At face value, this is not just good news, it is the very news that we have been waiting to hear. Falling inventory is a major "next step" in the return of the housing market.
But sadly, thus far it is just unsubstantiated positive sentiment from real estate agents who have a vested interest (as do I) in seeing a housing market recovery.
Real Estate Agents Need To Support Their Claims
As a real estate agent in Tallahassee, I too would love to see things return to "normal." I too have seen the number of homes for sale in Tallahassee drop from nearly 5,000 in 2007 to less than 2,500 today, so I could also be sending out the positive vibe on the housing market.
But I am committed to providing the kind of information that my customers need in order to make the very large decision to sell a home or buy a home in Tallahassee.
My reports show falling inventory, but they also show that home sellers who have failed to sell their homes in recent years (as a statistical group) are growing far larger than our existing inventory. Are other real estate agents seeing this in their markets?
My reports also show a rise in foreclosure activity, so I know that the next few years will see an increase in the number of distressed homes for sale in Tallahassee. This shadow inventory of homes is also larger than our current inventory.
Thus I believe it would be nothing more than false prophecy for me to just report falling inventory, because the bigger picture shows something different entirely.
Real Estate Agents Need To Report The Whole Story
So here's my challenge to real estate agents around the Country: Substantiate the condition of your local real estate market.
I want to believe that the first signs of recovery are in place, and I respect the heck out of some of the people in Virginia and California who are saying they are low on inventory.
But I am asking for more than just your "feel," I would love to see a non-spun version of a housing market recovery.
So if you are willing to take up the challenge, I am willing to help spread the results of your hard work (you will have to do a lot of work to discover the true condition of your real estate supply and demand. You can send me, through twitter, a link to your findings, and I will help spread the word. My @HousingReporter profile on Twitter has over 165,000 followers, and I publish daily reports about the housing market from all over the world.
What Real Estate Agents Need To Know And Report About The Housing Market
In Tallahassee, our units sales are down to 50% of the historical norm, so my instincts told me to look for (as Paul Harvey would say), the "rest of the story" regarding falling real estate inventory.

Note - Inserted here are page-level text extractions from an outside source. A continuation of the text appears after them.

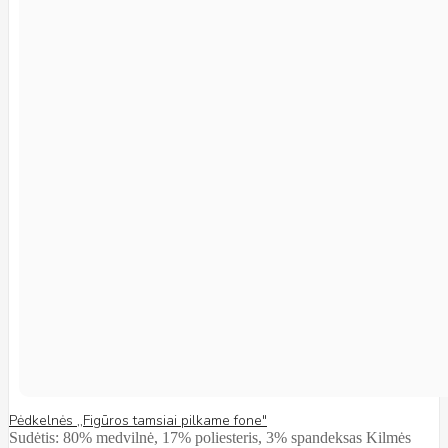
Pėdkelnės ,,Figūros tamsiai pilkame fone"
Sudėtis: 80% medvilnė, 17% poliesteris, 3% spandeksas Kilmės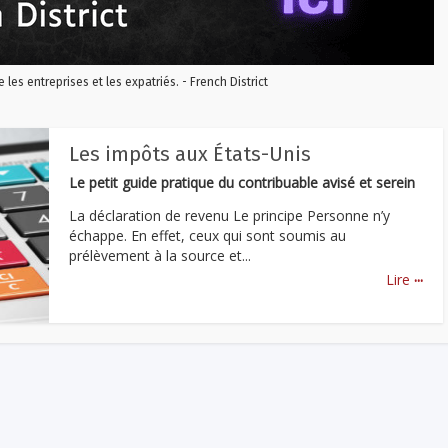
re les entreprises et les expatriés. - French District
Les impôts aux États-Unis
Le petit guide pratique du contribuable avisé et serein
La déclaration de revenu Le principe Personne n’y
échappe. En effet, ceux qui sont soumis au
prélèvement à la source et...
...
Lire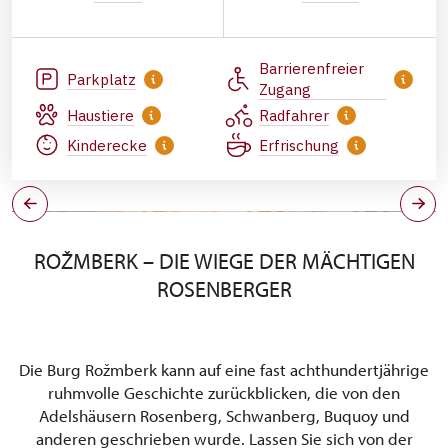
Barrierenfreier
Parkplatz
Zugang
Haustiere
Radfahrer
Kinderecke
Erfrischung
ROŽMBERK – DIE WIEGE DER MÄCHTIGEN
ROSENBERGER
Die Burg Rožmberk kann auf eine fast achthundertjährige
ruhmvolle Geschichte zurückblicken, die von den
Adelshäusern Rosenberg, Schwanberg, Buquoy und
anderen geschrieben wurde. Lassen Sie sich von der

Think about it, if we're not selling them, where are they going? Well, here is what I have done to find out, and I hope some real estate agents around the Country will take the challenge and report back as well:
- Go to your MLS and determine the number of homes that have failed to sell since January of 2008. The Tallahassee MLS had something like 13,000 failures in its system, so don't expect this to be a tiny number. Also, look at any non-sold home leaving the market as a failure. Not just "expired" listings, but withdrawn ones and cancellations too. Many agents game the system and they cancel listings right before they expire.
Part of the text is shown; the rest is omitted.